The first greedy insight for solving this problem is the following: the first player should always delete all available roots at the moment.

Why? Because he wants to end up this game as soon as possible! Not deleting all available roots may lead the game to be longer.

The second player always delete the deepest leaf in the current tree.

So, we should just simulate the game according to the winning strategy of both players. Let’s focus on some implementation details.

First of all, we can sort all the vertices by its depth. Then we can maintain pointer L on the last vertex deleted by the first player. Also, we can maintain pointers R on the last vertex deleted by the first player.

When it’s the first player’s move, then we should delete all vertices that have the same depth with L’s vertex in sorted order.

When it’s the second player’s move, then we should delete R’s vertex in sorted order.

Total complexity is O( N log N ) per testcase.
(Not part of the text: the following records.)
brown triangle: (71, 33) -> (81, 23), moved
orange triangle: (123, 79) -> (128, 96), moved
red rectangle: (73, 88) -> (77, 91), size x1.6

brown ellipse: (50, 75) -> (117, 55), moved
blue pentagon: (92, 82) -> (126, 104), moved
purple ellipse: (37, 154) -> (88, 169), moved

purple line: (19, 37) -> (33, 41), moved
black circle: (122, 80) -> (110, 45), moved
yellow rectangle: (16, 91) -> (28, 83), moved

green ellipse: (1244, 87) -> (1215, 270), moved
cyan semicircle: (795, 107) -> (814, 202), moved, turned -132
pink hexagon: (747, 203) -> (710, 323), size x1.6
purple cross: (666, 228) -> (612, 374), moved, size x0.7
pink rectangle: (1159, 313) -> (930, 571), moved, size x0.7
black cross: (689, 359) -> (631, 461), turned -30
Please, check out Setter’s and Tester’s solutions for your better understanding.

Setter’s Solution: link

Tester’s Solution: link

1 Like

I think the problem statement was very disappointing and had too many assumptions about the way of interpreting the problem statement as a reader. I asked you a few questions during the challenge with no answers, but at the end, I managed to understand it after getting the crucial “hint” from the announcement.

Technically, the way you’ve wanted to define the leaves, did not correspond to the real definition of leaves in a tree.
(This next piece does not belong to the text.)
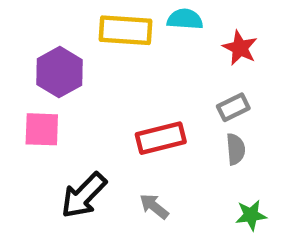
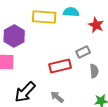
gray rectangle: (233, 107) -> (83, 52), moved

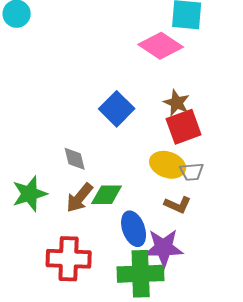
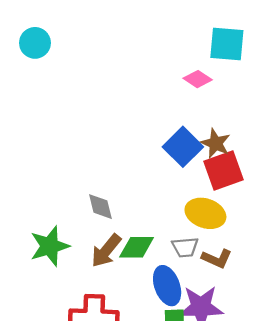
pink diamond: (161, 46) -> (198, 79), size x0.6
blue square: (117, 109) -> (183, 147), moved
gray trapezoid: (192, 172) -> (185, 247), moved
"A leaf is a vertex of degree 1. An internal vertex is a vertex of degree at least 2." (Wikipedia)

Also, when I drew the tree on my scratchpaper, I had marked the number 1 node as the root. So my tree was rooted, but not drawn in the way, where deeper nodes are closer to the bottom of the paper. So when I removed a node in my mind, I was thinking about for a long time, which nodes were the new roots of the new subtrees.

14 Likes

The problem can actually be solved in O(n) time. Just compute depths by breadth-first search, and no sorting is required since BFS guarantees that processed vertices will have nondecreasing depths. (I’d have to admit though that I failed to solve this during the contest because I took the edges as unidirectional.)

1 Like

I misunderstood edges as directed :frowning:

3 Likes

The problem statement was not clear enough :-/
At least there could have been an example to show that edges were undirected.

5 Likes

Did this one with a deque, really short code after calculating all the depths. :slight_smile:

Can someone point out which case am I missing here -
http://www.codechef.com/viewsolution/4621787

I used dfs to find height of the tree and number of nodes at each level. Then at each turn the first player moves one level down and the other player subtracts one node if there is any left on his level or else he moves up.
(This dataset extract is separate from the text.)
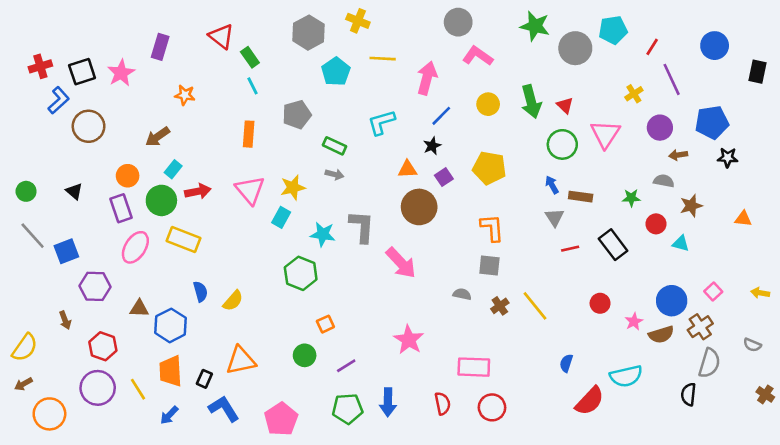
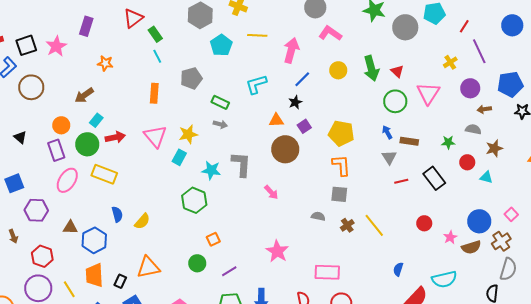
red triangle: (221, 36) -> (133, 18), turned 45
yellow pentagon: (489, 168) -> (341, 133), moved
pink arrow: (401, 263) -> (271, 192), size x0.6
The soln gives WA after 0.15 secs so it must be a corner case or some thing :stuck_out_tongue:
Even some tough test case would be helpful where my code fails.

I did it using Level order traversal of the tree.
Then start from last level and for every node in the current level increase the turn number for both the players .Then the turn where the players are on the same level, answer there is ans=2turn+1 or 2turn-1.

My solution: http://www.codechef.com/viewsolution/4643962

i have a testcase where the given algorithm may give a wrong answer :
1
8
1 2
2 5
5 8
1 3
3 6
1 4
4 7
the answer to this is 6 while the given algorithm will give 5 as answer!!!

1 Like

Alternatively, the depths are up to N, so linear-time sort works as well.

I also thought about that. But then again, we don’t talk about edge directions with trees (plus if they’re rooted, there’s a clear direction “to the root”).

2 Likes

me too assumed that the edges are unidirectional. problem statement is too unclear :frowning:

How does it matter if the graph is undirected? Can you please put a test case here to show how answer would be different if a graph is undirected?